Take the entries below and write them out exactly, with each picture removed.

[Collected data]

_____

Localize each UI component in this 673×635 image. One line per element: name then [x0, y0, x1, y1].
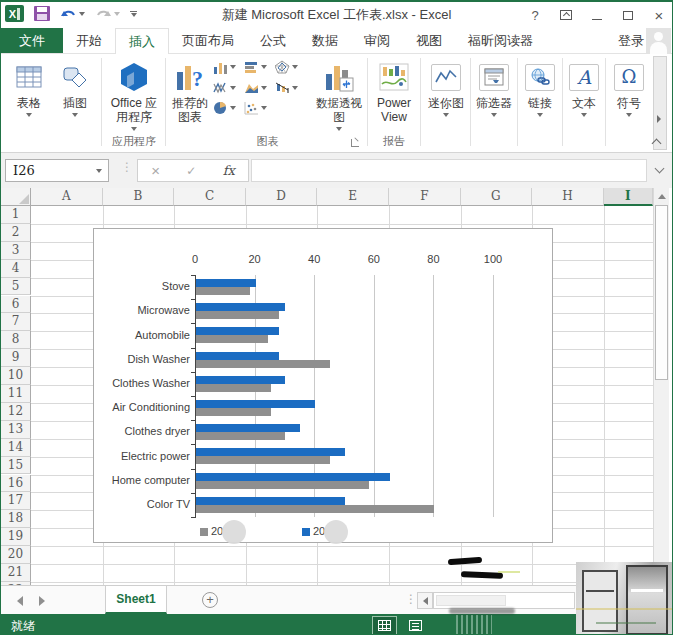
page-layout-view-button[interactable]	[403, 616, 428, 635]
tab-插入[interactable]: 插入	[115, 28, 169, 54]
row-header-13[interactable]: 13	[1, 421, 31, 439]
column-header-H[interactable]: H	[532, 188, 604, 206]
row-header-11[interactable]: 11	[1, 385, 31, 403]
worksheet-grid[interactable]: ABCDEFGHI 123456789101112131415161718192…	[1, 188, 672, 585]
slicers-button[interactable]: 筛选器	[473, 58, 515, 146]
scroll-up-icon[interactable]	[658, 194, 666, 199]
row-header-4[interactable]: 4	[1, 260, 31, 278]
axis-tick	[191, 299, 195, 300]
column-header-F[interactable]: F	[389, 188, 461, 206]
sign-in-link[interactable]: 登录	[618, 28, 644, 54]
sheetbar-divider[interactable]: ⋮	[405, 592, 417, 606]
chart-type-gallery	[213, 60, 311, 122]
links-button[interactable]: 链接	[520, 58, 560, 146]
expand-formula-bar-icon[interactable]	[656, 165, 664, 173]
row-header-17[interactable]: 17	[1, 492, 31, 510]
row-header-16[interactable]: 16	[1, 475, 31, 493]
collapse-ribbon-button[interactable]	[653, 137, 661, 145]
vertical-scroll-thumb[interactable]	[655, 205, 668, 380]
minimize-button[interactable]	[586, 5, 608, 25]
tab-页面布局[interactable]: 页面布局	[169, 28, 247, 53]
sheet-tab-sheet1[interactable]: Sheet1	[105, 586, 167, 614]
row-header-9[interactable]: 9	[1, 349, 31, 367]
tab-视图[interactable]: 视图	[403, 28, 455, 53]
vertical-scrollbar[interactable]	[653, 188, 669, 585]
row-header-18[interactable]: 18	[1, 510, 31, 528]
tab-数据[interactable]: 数据	[299, 28, 351, 53]
illustrations-button[interactable]: 插图	[53, 58, 97, 146]
pie-chart-icon	[213, 101, 228, 115]
bar-series2	[196, 432, 285, 440]
x-axis-tick-label: 80	[413, 253, 453, 265]
column-header-G[interactable]: G	[461, 188, 533, 206]
row-header-21[interactable]: 21	[1, 564, 31, 582]
maximize-button[interactable]	[617, 5, 639, 25]
next-sheet-icon[interactable]	[39, 596, 45, 606]
insert-area-chart-button[interactable]	[244, 81, 271, 94]
tab-公式[interactable]: 公式	[247, 28, 299, 53]
insert-stock-chart-button[interactable]	[275, 81, 302, 94]
group-label-report: 报告	[370, 134, 418, 149]
row-header-6[interactable]: 6	[1, 296, 31, 314]
row-header-7[interactable]: 7	[1, 313, 31, 331]
previous-sheet-icon[interactable]	[17, 596, 23, 606]
row-header-3[interactable]: 3	[1, 242, 31, 260]
tab-file[interactable]: 文件	[1, 28, 63, 53]
column-header-C[interactable]: C	[174, 188, 246, 206]
row-header-14[interactable]: 14	[1, 439, 31, 457]
scroll-left-icon[interactable]	[417, 592, 433, 609]
enter-icon[interactable]: ✓	[186, 164, 196, 178]
column-header-A[interactable]: A	[31, 188, 103, 206]
ribbon-overflow-arrow-icon[interactable]	[657, 112, 661, 126]
row-header-8[interactable]: 8	[1, 331, 31, 349]
cancel-icon[interactable]: ×	[151, 162, 160, 179]
recommended-charts-button[interactable]: ? 推荐的图表	[168, 58, 212, 146]
column-header-E[interactable]: E	[317, 188, 389, 206]
insert-function-icon[interactable]: fx	[223, 163, 235, 178]
charts-dialog-launcher-icon[interactable]	[351, 139, 359, 147]
tab-福昕阅读器[interactable]: 福昕阅读器	[455, 28, 546, 53]
row-header-15[interactable]: 15	[1, 457, 31, 475]
horizontal-scroll-thumb[interactable]	[436, 595, 506, 606]
power-view-button[interactable]: Power View	[370, 58, 418, 146]
column-header-I[interactable]: I	[604, 188, 653, 206]
help-button[interactable]: ?	[524, 5, 546, 25]
legend-swatch	[302, 528, 310, 536]
select-all-corner[interactable]	[1, 188, 31, 206]
insert-radar-chart-button[interactable]	[275, 60, 302, 74]
insert-line-chart-button[interactable]	[213, 81, 240, 94]
insert-scatter-chart-button[interactable]	[244, 101, 271, 115]
tab-开始[interactable]: 开始	[63, 28, 115, 53]
symbols-button[interactable]: Ω 符号	[608, 58, 650, 146]
insert-column-chart-button[interactable]	[213, 60, 240, 74]
formula-input[interactable]	[251, 159, 647, 182]
bar-series1	[196, 497, 345, 505]
text-button[interactable]: A 文本	[565, 58, 603, 146]
new-sheet-button[interactable]: +	[202, 592, 218, 608]
row-header-1[interactable]: 1	[1, 206, 31, 224]
insert-pie-chart-button[interactable]	[213, 101, 240, 115]
tables-button[interactable]: 表格	[7, 58, 51, 146]
insert-bar-chart-button[interactable]	[244, 60, 271, 74]
name-box[interactable]: I26	[5, 159, 109, 182]
chart-object[interactable]: 020406080100StoveMicrowaveAutomobileDish…	[93, 228, 553, 543]
office-apps-button[interactable]: Office 应用程序	[105, 58, 163, 146]
sparklines-button[interactable]: 迷你图	[424, 58, 468, 146]
row-header-10[interactable]: 10	[1, 367, 31, 385]
normal-view-button[interactable]	[372, 616, 397, 635]
row-header-5[interactable]: 5	[1, 278, 31, 296]
row-header-12[interactable]: 12	[1, 403, 31, 421]
ribbon-display-options-button[interactable]	[555, 5, 577, 25]
tab-审阅[interactable]: 审阅	[351, 28, 403, 53]
row-header-19[interactable]: 19	[1, 528, 31, 546]
horizontal-scrollbar[interactable]	[433, 592, 575, 609]
pivotchart-button[interactable]: 数据透视图	[311, 58, 367, 146]
row-header-20[interactable]: 20	[1, 546, 31, 564]
corrupted-image-artifact	[576, 562, 673, 635]
close-button[interactable]: ×	[648, 5, 670, 25]
column-header-B[interactable]: B	[103, 188, 175, 206]
ribbon-scroll-strip[interactable]	[653, 56, 667, 150]
user-avatar[interactable]	[646, 28, 671, 54]
row-header-2[interactable]: 2	[1, 224, 31, 242]
column-header-D[interactable]: D	[246, 188, 318, 206]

_____

*Response to this task*.
Localize each UI component in this 673×635 image. One line per element: name then [x0, y0, x1, y1].
page-layout-view-button[interactable]	[403, 616, 428, 635]
tab-插入[interactable]: 插入	[115, 28, 169, 54]
row-header-13[interactable]: 13	[1, 421, 31, 439]
column-header-H[interactable]: H	[532, 188, 604, 206]
row-header-11[interactable]: 11	[1, 385, 31, 403]
worksheet-grid[interactable]: ABCDEFGHI 123456789101112131415161718192…	[1, 188, 672, 585]
slicers-button[interactable]: 筛选器	[473, 58, 515, 146]
scroll-up-icon[interactable]	[658, 194, 666, 199]
row-header-4[interactable]: 4	[1, 260, 31, 278]
axis-tick	[191, 299, 195, 300]
column-header-F[interactable]: F	[389, 188, 461, 206]
sign-in-link[interactable]: 登录	[618, 28, 644, 54]
sheetbar-divider[interactable]: ⋮	[405, 592, 417, 606]
chart-type-gallery	[213, 60, 311, 122]
links-button[interactable]: 链接	[520, 58, 560, 146]
expand-formula-bar-icon[interactable]	[656, 165, 664, 173]
row-header-17[interactable]: 17	[1, 492, 31, 510]
row-header-16[interactable]: 16	[1, 475, 31, 493]
collapse-ribbon-button[interactable]	[653, 137, 661, 145]
vertical-scroll-thumb[interactable]	[655, 205, 668, 380]
minimize-button[interactable]	[586, 5, 608, 25]
tab-页面布局[interactable]: 页面布局	[169, 28, 247, 53]
sheet-tab-sheet1[interactable]: Sheet1	[105, 586, 167, 614]
row-header-9[interactable]: 9	[1, 349, 31, 367]
tab-视图[interactable]: 视图	[403, 28, 455, 53]
vertical-scrollbar[interactable]	[653, 188, 669, 585]
row-header-18[interactable]: 18	[1, 510, 31, 528]
tab-数据[interactable]: 数据	[299, 28, 351, 53]
illustrations-button[interactable]: 插图	[53, 58, 97, 146]
pie-chart-icon	[213, 101, 228, 115]
bar-series2	[196, 432, 285, 440]
x-axis-tick-label: 80	[413, 253, 453, 265]
column-header-G[interactable]: G	[461, 188, 533, 206]
row-header-21[interactable]: 21	[1, 564, 31, 582]
maximize-button[interactable]	[617, 5, 639, 25]
next-sheet-icon[interactable]	[39, 596, 45, 606]
insert-area-chart-button[interactable]	[244, 81, 271, 94]
tab-公式[interactable]: 公式	[247, 28, 299, 53]
insert-stock-chart-button[interactable]	[275, 81, 302, 94]
group-label-report: 报告	[370, 134, 418, 149]
row-header-6[interactable]: 6	[1, 296, 31, 314]
row-header-7[interactable]: 7	[1, 313, 31, 331]
previous-sheet-icon[interactable]	[17, 596, 23, 606]
row-header-3[interactable]: 3	[1, 242, 31, 260]
tab-file[interactable]: 文件	[1, 28, 63, 53]
column-header-C[interactable]: C	[174, 188, 246, 206]
row-header-14[interactable]: 14	[1, 439, 31, 457]
scroll-left-icon[interactable]	[417, 592, 433, 609]
enter-icon[interactable]: ✓	[186, 164, 196, 178]
column-header-A[interactable]: A	[31, 188, 103, 206]
ribbon-overflow-arrow-icon[interactable]	[657, 112, 661, 126]
row-header-8[interactable]: 8	[1, 331, 31, 349]
cancel-icon[interactable]: ×	[151, 162, 160, 179]
recommended-charts-button[interactable]: ? 推荐的图表	[168, 58, 212, 146]
column-header-E[interactable]: E	[317, 188, 389, 206]
insert-function-icon[interactable]: fx	[223, 163, 235, 178]
charts-dialog-launcher-icon[interactable]	[351, 139, 359, 147]
tab-福昕阅读器[interactable]: 福昕阅读器	[455, 28, 546, 53]
row-header-15[interactable]: 15	[1, 457, 31, 475]
horizontal-scroll-thumb[interactable]	[436, 595, 506, 606]
power-view-button[interactable]: Power View	[370, 58, 418, 146]
column-header-I[interactable]: I	[604, 188, 653, 206]
help-button[interactable]: ?	[524, 5, 546, 25]
legend-swatch	[302, 528, 310, 536]
select-all-corner[interactable]	[1, 188, 31, 206]
insert-radar-chart-button[interactable]	[275, 60, 302, 74]
insert-line-chart-button[interactable]	[213, 81, 240, 94]
insert-scatter-chart-button[interactable]	[244, 101, 271, 115]
tab-开始[interactable]: 开始	[63, 28, 115, 53]
symbols-button[interactable]: Ω 符号	[608, 58, 650, 146]
insert-column-chart-button[interactable]	[213, 60, 240, 74]
formula-input[interactable]	[251, 159, 647, 182]
bar-series1	[196, 497, 345, 505]
text-button[interactable]: A 文本	[565, 58, 603, 146]
new-sheet-button[interactable]: +	[202, 592, 218, 608]
row-header-1[interactable]: 1	[1, 206, 31, 224]
insert-pie-chart-button[interactable]	[213, 101, 240, 115]
tables-button[interactable]: 表格	[7, 58, 51, 146]
insert-bar-chart-button[interactable]	[244, 60, 271, 74]
name-box[interactable]: I26	[5, 159, 109, 182]
chart-object[interactable]: 020406080100StoveMicrowaveAutomobileDish…	[93, 228, 553, 543]
office-apps-button[interactable]: Office 应用程序	[105, 58, 163, 146]
sparklines-button[interactable]: 迷你图	[424, 58, 468, 146]
row-header-10[interactable]: 10	[1, 367, 31, 385]
normal-view-button[interactable]	[372, 616, 397, 635]
row-header-5[interactable]: 5	[1, 278, 31, 296]
row-header-12[interactable]: 12	[1, 403, 31, 421]
ribbon-display-options-button[interactable]	[555, 5, 577, 25]
tab-审阅[interactable]: 审阅	[351, 28, 403, 53]
row-header-19[interactable]: 19	[1, 528, 31, 546]
horizontal-scrollbar[interactable]	[433, 592, 575, 609]
pivotchart-button[interactable]: 数据透视图	[311, 58, 367, 146]
row-header-20[interactable]: 20	[1, 546, 31, 564]
corrupted-image-artifact	[576, 562, 673, 635]
close-button[interactable]: ×	[648, 5, 670, 25]
column-header-B[interactable]: B	[103, 188, 175, 206]
ribbon-scroll-strip[interactable]	[653, 56, 667, 150]
user-avatar[interactable]	[646, 28, 671, 54]
row-header-2[interactable]: 2	[1, 224, 31, 242]
column-header-D[interactable]: D	[246, 188, 318, 206]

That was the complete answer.